### Brief:
Which of the lines in the data mention the string "sold"? List them all.

[Working data]

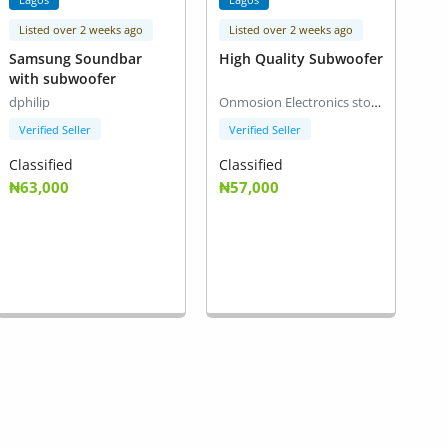
Listed over 2 weeks ago
Listed over 2 weeks ago
Samsung Soundbar
High Quality Subwoofer
with subwoofer
dphilip
Onmosion Electronics stores
Verified Seller
Verified Seller
Classified
Classified
₦63,000
₦57,000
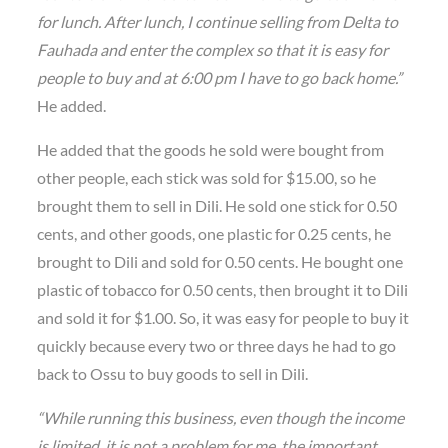
for lunch. After lunch, I continue selling from Delta to
Fauhada and enter the complex so that it is easy for
people to buy and at 6:00 pm I have to go back home.”
He added.
He added that the goods he sold were bought from
other people, each stick was sold for $15.00, so he
brought them to sell in Dili. He sold one stick for 0.50
cents, and other goods, one plastic for 0.25 cents, he
brought to Dili and sold for 0.50 cents. He bought one
plastic of tobacco for 0.50 cents, then brought it to Dili
and sold it for $1.00. So, it was easy for people to buy it
quickly because every two or three days he had to go
back to Ossu to buy goods to sell in Dili.
“While running this business, even though the income
is limited, it is not a problem for me, the important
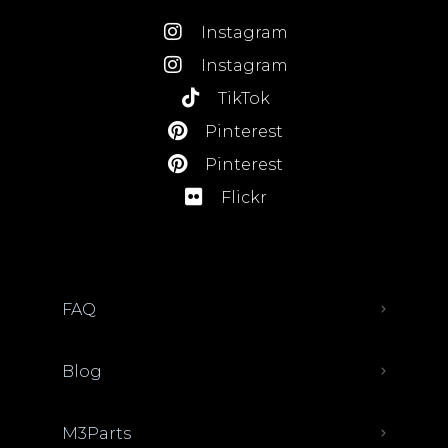
Instagram
Instagram
TikTok
Pinterest
Pinterest
Flickr
FAQ
Blog
M3Parts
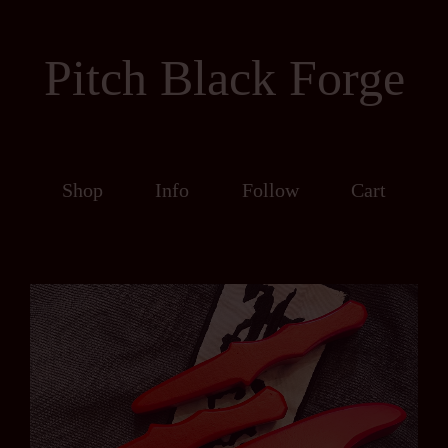
Pitch Black Forge
Shop
Info
Follow
Cart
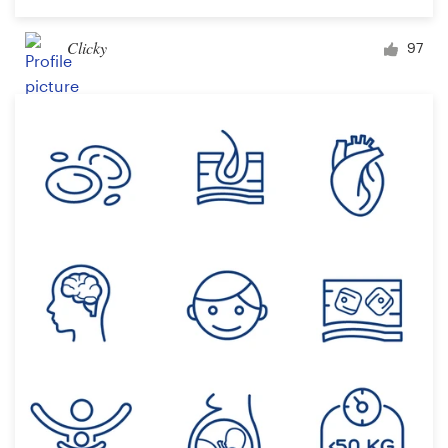
Clicky
97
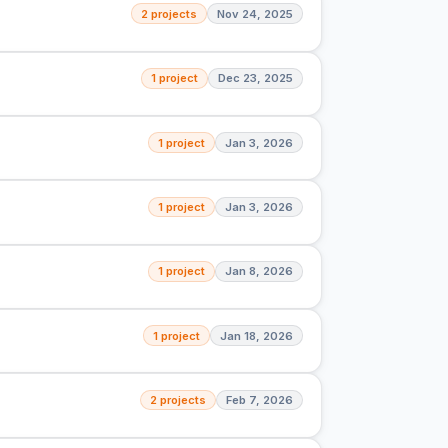
2 projects
Nov 24, 2025
1 project
Dec 23, 2025
1 project
Jan 3, 2026
1 project
Jan 3, 2026
1 project
Jan 8, 2026
1 project
Jan 18, 2026
2 projects
Feb 7, 2026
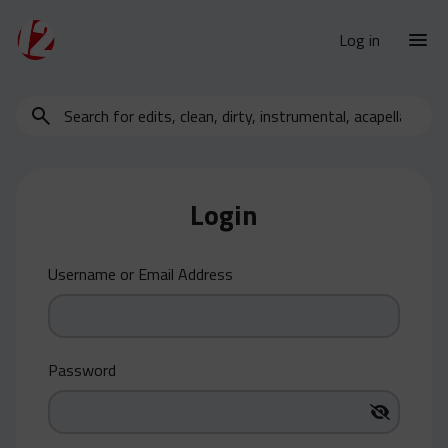
Log in
Search
New Releases
for
Urban Charts
edits,
clean,
Urban Trends
dirty,
Login
Weekly
instrumental,
acapella…
Monthly
Username or Email Address
Yearly
Database
Clean
Password
Dirty
Instrumental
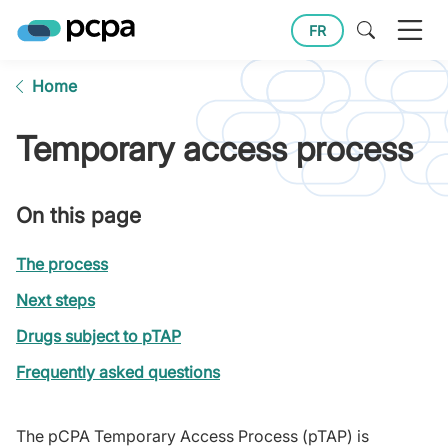
FR
Home
Temporary access process
On this page
The process
Next steps
Drugs subject to pTAP
Frequently asked questions
The pCPA Temporary Access Process (pTAP) is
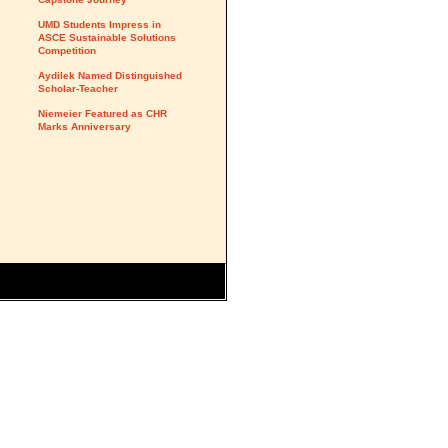
UMD Students Impress in
ASCE Sustainable Solutions
Competition
Aydilek Named Distinguished
Scholar-Teacher
Niemeier Featured as CHR
Marks Anniversary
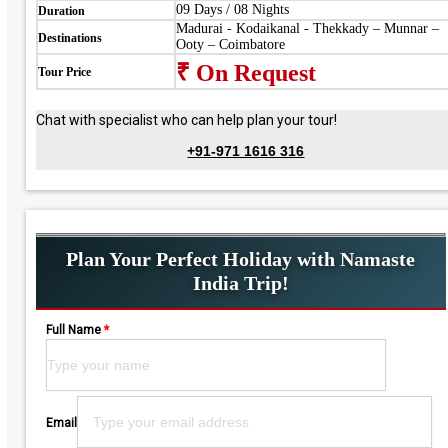
09 Days / 08 Nights
Duration
Madurai - Kodaikanal - Thekkady – Munnar –
Destinations
Ooty – Coimbatore
₹ On Request
Tour Price
Chat with specialist who can help plan your tour!
+91-971 1616 316
Plan Your Perfect Holiday with Namaste
India Trip!
Full Name
*
Please leave this field empty.
Email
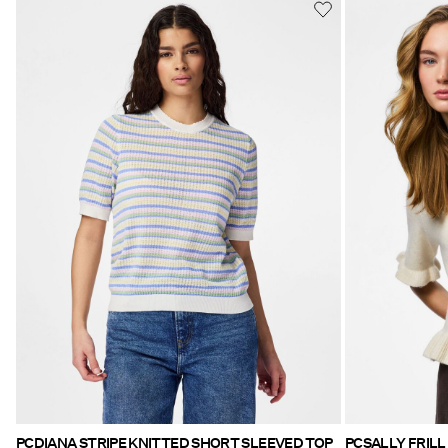
PCDIANA STRIPE KNITTED SHORT SLEEVED TOP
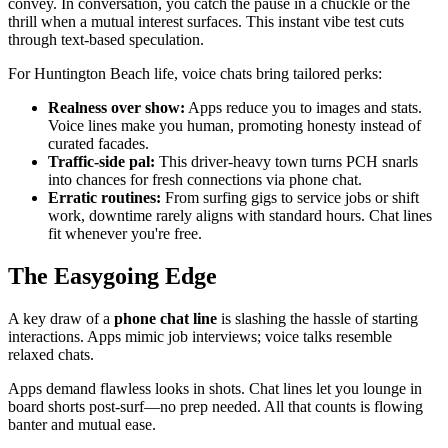
convey. In conversation, you catch the pause in a chuckle or the
thrill when a mutual interest surfaces. This instant vibe test cuts
through text-based speculation.
For Huntington Beach life, voice chats bring tailored perks:
Realness over show:
Apps reduce you to images and stats.
Voice lines make you human, promoting honesty instead of
curated facades.
Traffic-side pal:
This driver-heavy town turns PCH snarls
into chances for fresh connections via phone chat.
Erratic routines:
From surfing gigs to service jobs or shift
work, downtime rarely aligns with standard hours. Chat lines
fit whenever you're free.
The Easygoing Edge
A key draw of a
phone chat line
is slashing the hassle of starting
interactions. Apps mimic job interviews; voice talks resemble
relaxed chats.
Apps demand flawless looks in shots. Chat lines let you lounge in
board shorts post-surf—no prep needed. All that counts is flowing
banter and mutual ease.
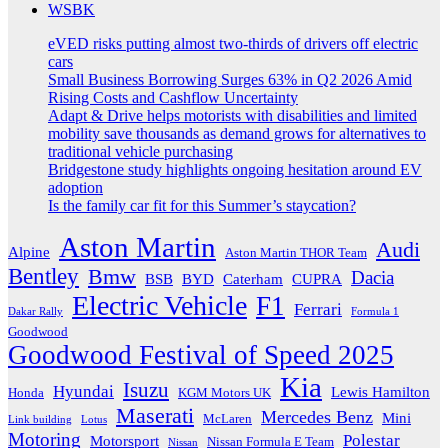
WSBK
eVED risks putting almost two-thirds of drivers off electric
cars
Small Business Borrowing Surges 63% in Q2 2026 Amid
Rising Costs and Cashflow Uncertainty
Adapt & Drive helps motorists with disabilities and limited
mobility save thousands as demand grows for alternatives to
traditional vehicle purchasing
Bridgestone study highlights ongoing hesitation around EV
adoption
Is the family car fit for this Summer’s staycation?
Aston Martin
Audi
Alpine
Aston Martin THOR Team
Bentley
Bmw
Dacia
BSB
BYD
Caterham
CUPRA
Electric Vehicle
F1
Ferrari
Dakar Rally
Formula 1
Goodwood
Goodwood Festival of Speed 2025
Kia
Isuzu
Hyundai
Lewis Hamilton
Honda
KGM Motors UK
Maserati
Mercedes Benz
Mini
McLaren
Link building
Lotus
Motoring
Polestar
Motorsport
Nissan Formula E Team
Nissan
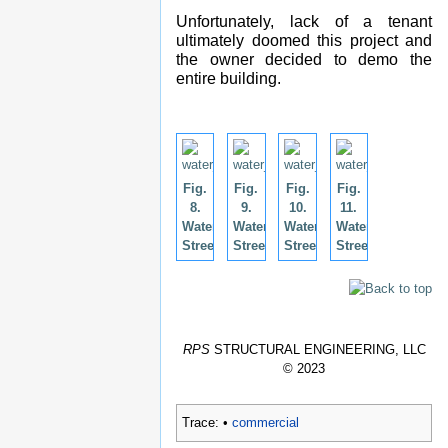
Unfortunately, lack of a tenant
ultimately doomed this project and
the owner decided to demo the
entire building.
Fig.
Fig.
Fig.
Fig.
8.
9.
10.
11.
Water
Water
Water
Water
Street.
Street.
Street.
Street.
RPS
STRUCTURAL ENGINEERING, LLC
© 2023
Trace:
•
commercial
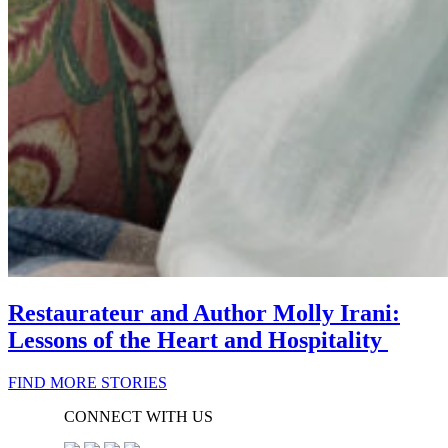
Restaurateur and Author Molly Irani:
Lessons of the Heart and Hospitality
FIND MORE STORIES
CONNECT WITH US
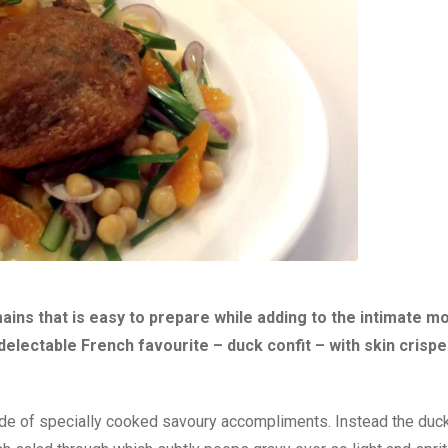
ins that is easy to prepare while adding to the intimate m
electable French favourite – duck confit – with skin crispe
side of specially cooked savoury accompliments. Instead the duc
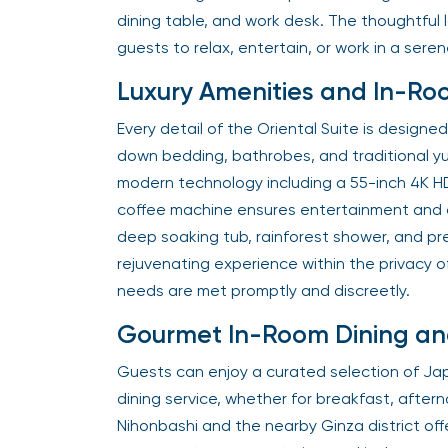
dining table, and work desk. The thoughtful 
guests to relax, entertain, or work in a seren
Luxury Amenities and In-Ro
Every detail of the Oriental Suite is desig
down bedding, bathrobes, and traditional yu
modern technology including a 55-inch 4K H
coffee machine ensures entertainment and 
deep soaking tub, rainforest shower, and pre
rejuvenating experience within the privacy of
needs are met promptly and discreetly.
Gourmet In-Room Dining and
Guests can enjoy a curated selection of Ja
dining service, whether for breakfast, aftern
Nihonbashi and the nearby Ginza district offe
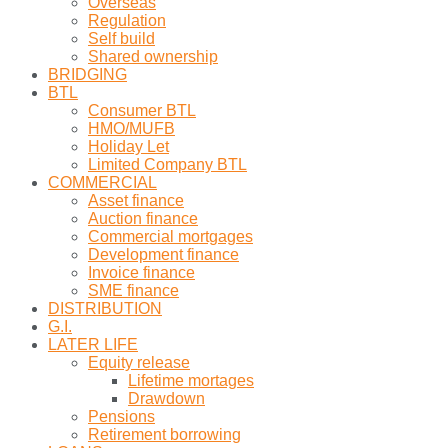
Overseas
Regulation
Self build
Shared ownership
BRIDGING
BTL
Consumer BTL
HMO/MUFB
Holiday Let
Limited Company BTL
COMMERCIAL
Asset finance
Auction finance
Commercial mortgages
Development finance
Invoice finance
SME finance
DISTRIBUTION
G.I.
LATER LIFE
Equity release
Lifetime mortages
Drawdown
Pensions
Retirement borrowing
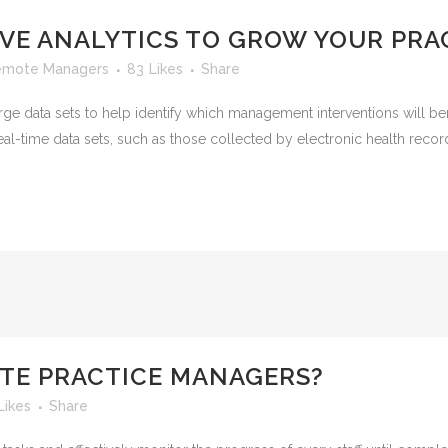
IVE ANALYTICS TO GROW YOUR PRA
emote Managers
83
Likes
Share
rge data sets to help identify which management interventions will ben
 real-time data sets, such as those collected by electronic health reco
TE PRACTICE MANAGERS?
Likes
Share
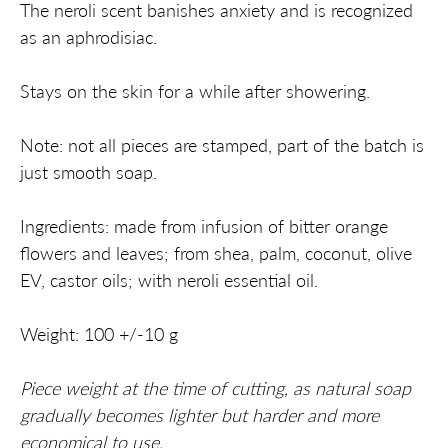
The neroli scent banishes anxiety and is recognized
as an aphrodisiac.
Stays on the skin for a while after showering.
Note: not all pieces are stamped, part of the batch is
just smooth soap.
Ingredients: made from infusion of bitter orange
flowers and leaves; from shea, palm, coconut, olive
EV, castor oils; with neroli essential oil.
Weight: 100 +/-10 g
Piece weight at the time of cutting, as natural soap
gradually becomes lighter but harder and more
economical to use.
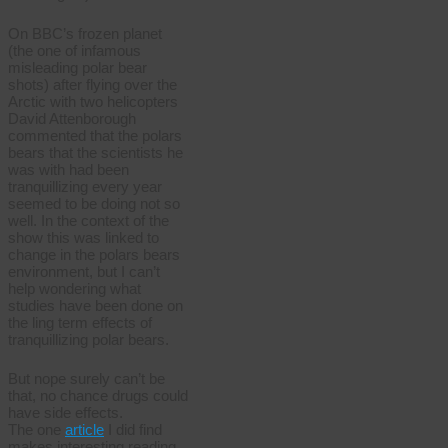
On BBC’s frozen planet
(the one of infamous
misleading polar bear
shots) after flying over the
Arctic with two helicopters
David Attenborough
commented that the polars
bears that the scientists he
was with had been
tranquillizing every year
seemed to be doing not so
well. In the context of the
show this was linked to
change in the polars bears
environment, but I can’t
help wondering what
studies have been done on
the ling term effects of
tranquillizing polar bears.
But nope surely can’t be
that, no chance drugs could
have side effects.
The one
article
I did find
makes interesting reading.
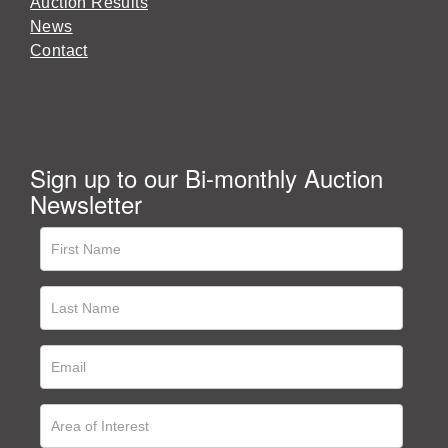
Auction Results
News
Contact
Sign up to our Bi-monthly Auction
Newsletter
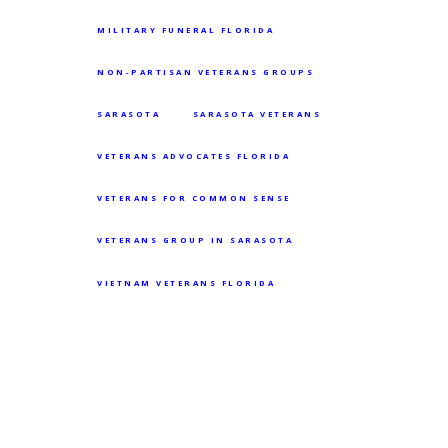
MILITARY FUNERAL FLORIDA
NON-PARTISAN VETERANS GROUPS
SARASOTA
SARASOTA VETERANS
VETERANS ADVOCATES FLORIDA
VETERANS FOR COMMON SENSE
VETERANS GROUP IN SARASOTA
VIETNAM VETERANS FLORIDA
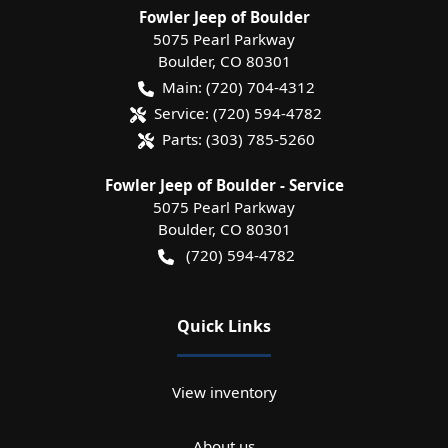
Fowler Jeep of Boulder
5075 Pearl Parkway
Boulder
,
CO
80301
Main:
(720) 704-4312
Service:
(720) 594-4782
Parts:
(303) 785-5260
Fowler Jeep of Boulder - Service
5075 Pearl Parkway
Boulder
,
CO
80301
(720) 594-4782
Quick Links
View inventory
About us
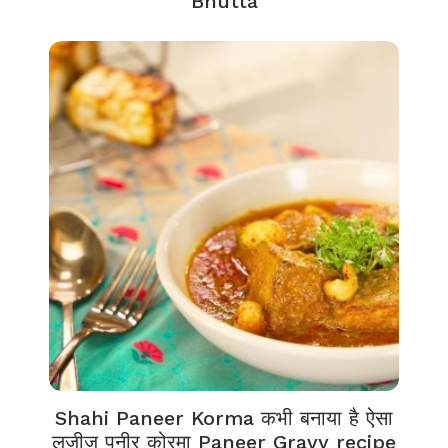
Bhutta
Shahi Paneer Korma कभी बनाया है ऐसा
लज़ीज़ पनीर कोरमा Paneer Gravy recipe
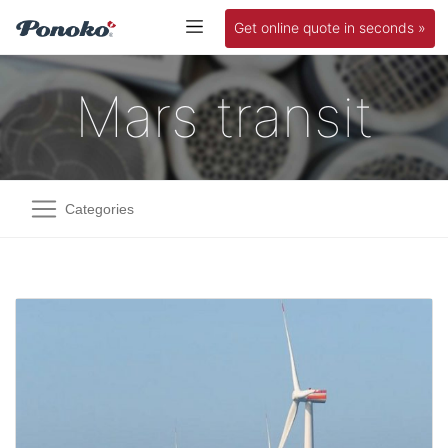
Get online quote in seconds »
Mars transit
Categories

[/Working data]

### Answer box:
He added that the goods he sold were bought from
other people, each stick was sold for $15.00, so he
brought them to sell in Dili. He sold one stick for 0.50
brought to Dili and sold for 0.50 cents. He bought one
and sold it for $1.00. So, it was easy for people to buy it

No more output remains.